Esta un hombre con su auto accidentado frente a un manicomio con la llanta desmontada y lleva ya mucho tiempo pensando como ponerla porque no tiene tuercas para sostenerla. En el portón del manicomio esta un loco observándolo y este le dice: Sería conveniente que le quitase una tuerca a cada una de las tres llantas para sostener esa, y el hombre responde tienes razón, pero como ¿tu no estas loco? Y este le responde si, estoy aquí por loco no por bruto.

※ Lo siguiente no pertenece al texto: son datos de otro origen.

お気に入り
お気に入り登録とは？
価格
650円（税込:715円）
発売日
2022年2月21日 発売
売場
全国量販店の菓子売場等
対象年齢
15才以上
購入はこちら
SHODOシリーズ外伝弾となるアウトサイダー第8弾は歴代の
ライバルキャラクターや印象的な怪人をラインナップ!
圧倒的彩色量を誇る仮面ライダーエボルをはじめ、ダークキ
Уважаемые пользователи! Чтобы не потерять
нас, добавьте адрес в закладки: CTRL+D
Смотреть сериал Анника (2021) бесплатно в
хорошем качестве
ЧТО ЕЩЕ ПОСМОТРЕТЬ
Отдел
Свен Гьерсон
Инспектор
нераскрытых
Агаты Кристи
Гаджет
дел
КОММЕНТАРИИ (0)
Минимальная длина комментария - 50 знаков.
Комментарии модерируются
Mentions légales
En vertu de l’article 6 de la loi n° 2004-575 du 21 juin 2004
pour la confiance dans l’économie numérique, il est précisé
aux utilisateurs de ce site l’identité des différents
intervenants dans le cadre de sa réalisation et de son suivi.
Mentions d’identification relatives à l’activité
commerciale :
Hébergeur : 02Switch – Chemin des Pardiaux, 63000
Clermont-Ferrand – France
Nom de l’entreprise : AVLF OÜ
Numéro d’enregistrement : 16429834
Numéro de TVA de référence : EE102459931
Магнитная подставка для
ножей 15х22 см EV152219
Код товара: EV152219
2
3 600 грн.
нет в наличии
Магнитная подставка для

Está un inspector en un manicomio de revisión, y se encuentra a un loco encima de un colchón y le dice: - Oye tú, ¿qué es eso? A lo que el loco responde: - Mi coche. Y el inspector dice: - Vale, este está muy mal. Sigue caminando cuando se encuentra a otro loco, pero este está con una almohada, y le hace la misma pregunta: - ¿Qué es eso? A lo que el loco responde. - Mi novia. El inspector dice: - Vale, este también está muy mal. Cuando se encuentra a un tercer loco que llevaba un ladrillo atado a una cuerda, y le repite la pregunta, pero este responde: - Pues una cuerda y un ladrillo o es que no lo ves. El inspector se queda pensativo y dice: - Este está bastante bien. Total que cuando se da la vuelta, el loco le dice al ladrillo: - Muy bien Lassie, no nos han descubierto.

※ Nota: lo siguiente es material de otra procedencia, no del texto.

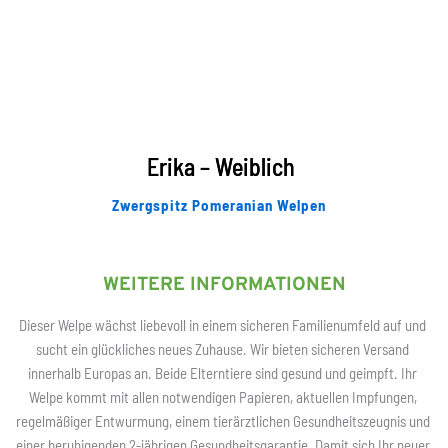
Erika – Weiblich
Zwergspitz Pomeranian Welpen
WEITERE INFORMATIONEN
Dieser Welpe wächst liebevoll in einem sicheren Familienumfeld auf und 
sucht ein glückliches neues Zuhause. Wir bieten sicheren Versand 
innerhalb Europas an. Beide Elterntiere sind gesund und geimpft. Ihr 
Welpe kommt mit allen notwendigen Papieren, aktuellen Impfungen, 
regelmäßiger Entwurmung, einem tierärztlichen Gesundheitszeugnis und 
einer beruhigenden 2-jährigen Gesundheitsgarantie. Damit sich Ihr neuer 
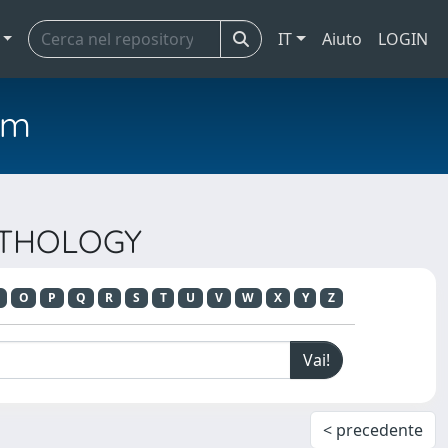
IT
Aiuto
LOGIN
em
PATHOLOGY
O
P
Q
R
S
T
U
V
W
X
Y
Z
< precedente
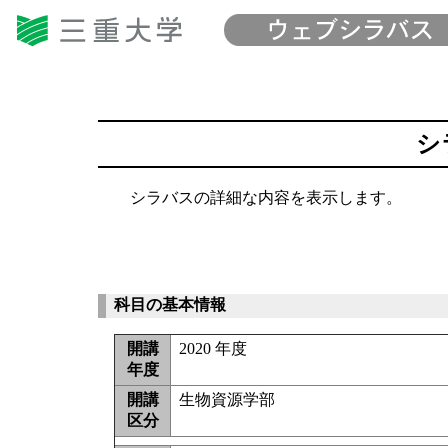
シ
シラバスの詳細な内容を表示します。
科目の基本情報
開講
2020 年度
年度
開講
生物資源学部
区分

Está un loco escribiendo una carta, entonces llega un guardia y la dice: - ¿Qué haces? El loco le contesta: - Escribo una carta. - ¿Para quién? - Para mí. - ¿Qué dice? - No sé, todavía no la recibo.
Este era un loco que estaba en el manicomio y se quería suicidar, entonces se lanzó a la piscina para ahogarse y vino otro loco y lo sacó, entonces el director del manicomio lo llamó para felicitarlo por haberlo salvado, y le dijo: Fue un acto heroico lo que hizo, pero lamento informarle que el loco que usted salvó esta mañana, se ahorcó en la tarde. Entonces el loco le dice: ¡Ah!, eso lo hice yo, porque lo colgué para ponerlo a secar.
Este era un muchacho que pasaba todos los días por un manicomio en una bicicleta, desde la ventana de arriba del manicomio un loco le disparaba con la mano, hasta que el muchacho se hartó. El día siguiente cuando pasaba por el manicomio, el loco le hacía pum, pum, pum, y el muchacho desde abajo le grita: ¡Pam! El loco se dejó caer gritando: ¡Yo nunca te tiré a dar!